▶ **How to complete this task**
From the first line of the entries below to the line with "Task: Click on the COMMUNITY", give each line again exactly.

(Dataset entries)
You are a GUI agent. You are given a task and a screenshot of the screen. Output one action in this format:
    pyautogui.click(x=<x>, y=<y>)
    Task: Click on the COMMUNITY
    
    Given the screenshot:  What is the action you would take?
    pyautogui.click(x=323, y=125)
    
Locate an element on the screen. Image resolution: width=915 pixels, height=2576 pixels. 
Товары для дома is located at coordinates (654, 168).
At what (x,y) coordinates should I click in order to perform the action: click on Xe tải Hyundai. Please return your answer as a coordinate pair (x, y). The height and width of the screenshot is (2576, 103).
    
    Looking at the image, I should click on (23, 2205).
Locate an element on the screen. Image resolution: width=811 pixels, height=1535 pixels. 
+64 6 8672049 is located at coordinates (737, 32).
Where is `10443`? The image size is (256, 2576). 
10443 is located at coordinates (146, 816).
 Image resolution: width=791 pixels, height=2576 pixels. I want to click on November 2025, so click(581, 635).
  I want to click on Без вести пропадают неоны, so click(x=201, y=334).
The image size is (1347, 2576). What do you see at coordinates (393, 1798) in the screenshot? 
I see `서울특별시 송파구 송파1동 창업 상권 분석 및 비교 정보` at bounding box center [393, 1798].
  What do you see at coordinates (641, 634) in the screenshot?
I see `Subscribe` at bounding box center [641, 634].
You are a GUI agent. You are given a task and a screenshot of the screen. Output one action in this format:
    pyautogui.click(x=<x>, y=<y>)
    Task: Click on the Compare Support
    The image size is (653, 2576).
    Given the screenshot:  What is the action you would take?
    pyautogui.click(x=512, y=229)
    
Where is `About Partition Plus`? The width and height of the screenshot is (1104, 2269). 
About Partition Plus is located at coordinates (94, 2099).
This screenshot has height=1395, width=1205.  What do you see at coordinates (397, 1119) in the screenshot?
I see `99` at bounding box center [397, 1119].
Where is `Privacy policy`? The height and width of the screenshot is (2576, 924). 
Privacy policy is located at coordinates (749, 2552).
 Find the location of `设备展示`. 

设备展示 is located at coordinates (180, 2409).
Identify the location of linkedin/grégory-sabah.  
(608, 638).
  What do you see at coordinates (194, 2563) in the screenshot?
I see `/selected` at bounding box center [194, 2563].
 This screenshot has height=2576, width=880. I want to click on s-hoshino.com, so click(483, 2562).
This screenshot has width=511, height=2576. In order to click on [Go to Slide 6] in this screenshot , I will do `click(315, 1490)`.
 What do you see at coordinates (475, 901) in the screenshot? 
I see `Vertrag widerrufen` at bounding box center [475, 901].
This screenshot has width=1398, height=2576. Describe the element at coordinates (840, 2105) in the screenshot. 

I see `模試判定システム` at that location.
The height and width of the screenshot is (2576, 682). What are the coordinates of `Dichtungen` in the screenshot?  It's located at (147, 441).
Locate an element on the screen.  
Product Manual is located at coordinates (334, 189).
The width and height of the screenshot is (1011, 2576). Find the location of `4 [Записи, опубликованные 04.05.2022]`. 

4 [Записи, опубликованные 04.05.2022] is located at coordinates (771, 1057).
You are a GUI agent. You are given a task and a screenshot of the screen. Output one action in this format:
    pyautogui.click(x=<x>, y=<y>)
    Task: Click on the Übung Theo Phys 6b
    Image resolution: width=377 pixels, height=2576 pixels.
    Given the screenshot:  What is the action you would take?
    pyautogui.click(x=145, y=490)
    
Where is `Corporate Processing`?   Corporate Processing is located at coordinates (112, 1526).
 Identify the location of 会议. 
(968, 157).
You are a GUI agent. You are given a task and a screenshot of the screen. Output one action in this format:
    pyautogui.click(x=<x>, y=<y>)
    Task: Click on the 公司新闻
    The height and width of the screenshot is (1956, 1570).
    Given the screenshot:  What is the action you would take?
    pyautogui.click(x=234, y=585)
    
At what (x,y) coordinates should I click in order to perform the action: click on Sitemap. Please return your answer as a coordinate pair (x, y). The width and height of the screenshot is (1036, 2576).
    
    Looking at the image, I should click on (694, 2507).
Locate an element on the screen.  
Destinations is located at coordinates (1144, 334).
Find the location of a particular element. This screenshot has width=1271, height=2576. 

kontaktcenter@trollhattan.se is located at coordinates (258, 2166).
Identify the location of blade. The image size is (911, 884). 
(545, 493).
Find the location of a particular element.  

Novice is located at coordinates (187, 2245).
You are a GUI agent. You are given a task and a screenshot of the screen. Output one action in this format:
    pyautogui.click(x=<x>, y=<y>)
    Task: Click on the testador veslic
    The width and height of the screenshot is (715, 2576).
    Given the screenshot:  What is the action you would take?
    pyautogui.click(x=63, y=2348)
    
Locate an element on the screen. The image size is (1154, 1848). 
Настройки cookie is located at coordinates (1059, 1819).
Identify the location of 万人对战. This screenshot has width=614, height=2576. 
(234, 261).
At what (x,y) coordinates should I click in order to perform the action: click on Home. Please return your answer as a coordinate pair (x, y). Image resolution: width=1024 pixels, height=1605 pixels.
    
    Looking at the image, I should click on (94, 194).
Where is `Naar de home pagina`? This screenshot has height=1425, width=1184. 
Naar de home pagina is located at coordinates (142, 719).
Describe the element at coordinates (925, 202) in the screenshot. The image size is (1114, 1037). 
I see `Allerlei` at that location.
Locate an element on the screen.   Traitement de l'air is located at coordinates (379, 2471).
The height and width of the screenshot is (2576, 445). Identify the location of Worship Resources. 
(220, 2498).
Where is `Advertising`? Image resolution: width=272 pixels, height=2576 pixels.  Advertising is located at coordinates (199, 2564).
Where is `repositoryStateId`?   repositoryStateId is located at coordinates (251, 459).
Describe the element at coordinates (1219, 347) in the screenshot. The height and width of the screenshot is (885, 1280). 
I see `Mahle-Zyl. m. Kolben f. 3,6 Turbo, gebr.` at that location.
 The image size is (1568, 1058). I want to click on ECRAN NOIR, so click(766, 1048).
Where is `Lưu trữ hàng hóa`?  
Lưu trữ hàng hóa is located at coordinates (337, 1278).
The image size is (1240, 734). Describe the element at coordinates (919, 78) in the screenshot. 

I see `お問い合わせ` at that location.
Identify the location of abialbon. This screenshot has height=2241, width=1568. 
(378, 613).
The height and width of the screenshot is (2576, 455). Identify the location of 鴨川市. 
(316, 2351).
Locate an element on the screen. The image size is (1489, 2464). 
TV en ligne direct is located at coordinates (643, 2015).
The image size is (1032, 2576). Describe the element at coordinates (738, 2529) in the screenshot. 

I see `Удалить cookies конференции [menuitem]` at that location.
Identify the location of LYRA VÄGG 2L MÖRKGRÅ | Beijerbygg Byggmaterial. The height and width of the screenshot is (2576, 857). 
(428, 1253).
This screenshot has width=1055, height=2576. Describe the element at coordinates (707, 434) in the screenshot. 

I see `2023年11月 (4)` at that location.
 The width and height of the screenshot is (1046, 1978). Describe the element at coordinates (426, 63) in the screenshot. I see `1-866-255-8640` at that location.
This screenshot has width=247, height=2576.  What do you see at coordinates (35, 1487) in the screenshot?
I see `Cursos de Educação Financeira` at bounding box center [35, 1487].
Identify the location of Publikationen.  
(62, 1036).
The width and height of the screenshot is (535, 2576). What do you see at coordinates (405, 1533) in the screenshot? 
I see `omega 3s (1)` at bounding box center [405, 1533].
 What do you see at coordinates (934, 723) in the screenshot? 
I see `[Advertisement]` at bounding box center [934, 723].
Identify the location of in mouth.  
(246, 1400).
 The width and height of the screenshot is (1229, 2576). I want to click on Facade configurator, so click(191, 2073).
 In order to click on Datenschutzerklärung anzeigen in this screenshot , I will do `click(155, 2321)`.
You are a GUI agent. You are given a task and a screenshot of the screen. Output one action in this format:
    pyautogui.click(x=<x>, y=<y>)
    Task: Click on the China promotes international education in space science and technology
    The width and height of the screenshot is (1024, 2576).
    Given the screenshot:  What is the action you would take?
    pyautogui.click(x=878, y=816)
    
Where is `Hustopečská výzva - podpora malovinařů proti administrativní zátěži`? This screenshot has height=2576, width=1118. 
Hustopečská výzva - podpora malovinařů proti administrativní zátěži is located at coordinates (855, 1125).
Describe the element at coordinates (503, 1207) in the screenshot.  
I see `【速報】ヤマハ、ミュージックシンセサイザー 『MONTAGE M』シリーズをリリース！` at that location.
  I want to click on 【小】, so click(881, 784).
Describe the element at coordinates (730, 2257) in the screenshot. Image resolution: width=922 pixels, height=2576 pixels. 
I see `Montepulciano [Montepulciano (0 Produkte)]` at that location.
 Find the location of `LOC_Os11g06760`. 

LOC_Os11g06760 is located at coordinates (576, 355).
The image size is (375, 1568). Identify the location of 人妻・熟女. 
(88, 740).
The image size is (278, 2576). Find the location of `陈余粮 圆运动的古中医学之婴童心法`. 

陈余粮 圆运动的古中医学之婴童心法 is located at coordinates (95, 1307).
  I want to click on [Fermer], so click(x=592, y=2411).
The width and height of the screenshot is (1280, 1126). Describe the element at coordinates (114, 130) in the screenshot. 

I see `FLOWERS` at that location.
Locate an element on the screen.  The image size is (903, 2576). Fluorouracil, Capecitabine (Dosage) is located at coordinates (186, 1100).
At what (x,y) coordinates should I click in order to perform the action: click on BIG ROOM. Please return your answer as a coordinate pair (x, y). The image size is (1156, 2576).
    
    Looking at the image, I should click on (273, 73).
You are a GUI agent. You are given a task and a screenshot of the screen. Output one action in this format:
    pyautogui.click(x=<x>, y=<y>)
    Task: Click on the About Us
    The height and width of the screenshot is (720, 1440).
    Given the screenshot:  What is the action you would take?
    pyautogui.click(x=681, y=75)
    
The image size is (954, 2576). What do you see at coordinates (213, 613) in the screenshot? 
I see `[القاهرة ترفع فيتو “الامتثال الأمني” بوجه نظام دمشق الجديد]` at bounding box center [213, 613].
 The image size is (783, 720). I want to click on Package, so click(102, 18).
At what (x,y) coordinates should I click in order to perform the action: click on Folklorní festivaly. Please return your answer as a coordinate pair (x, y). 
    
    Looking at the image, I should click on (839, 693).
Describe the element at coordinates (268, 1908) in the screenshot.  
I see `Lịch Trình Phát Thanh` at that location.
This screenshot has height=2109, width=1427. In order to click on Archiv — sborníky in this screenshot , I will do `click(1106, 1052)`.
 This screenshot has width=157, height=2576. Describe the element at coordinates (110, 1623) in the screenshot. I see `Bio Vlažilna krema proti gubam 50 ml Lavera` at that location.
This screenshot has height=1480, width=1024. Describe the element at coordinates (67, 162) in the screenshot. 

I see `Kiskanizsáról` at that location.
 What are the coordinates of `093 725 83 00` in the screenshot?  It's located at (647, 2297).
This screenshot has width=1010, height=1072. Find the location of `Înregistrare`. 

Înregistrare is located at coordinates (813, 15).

▶ **The answer**
You are a GUI agent. You are given a task and a screenshot of the screen. Output one action in this format:
    pyautogui.click(x=<x>, y=<y>)
    Task: Click on the COMMUNITY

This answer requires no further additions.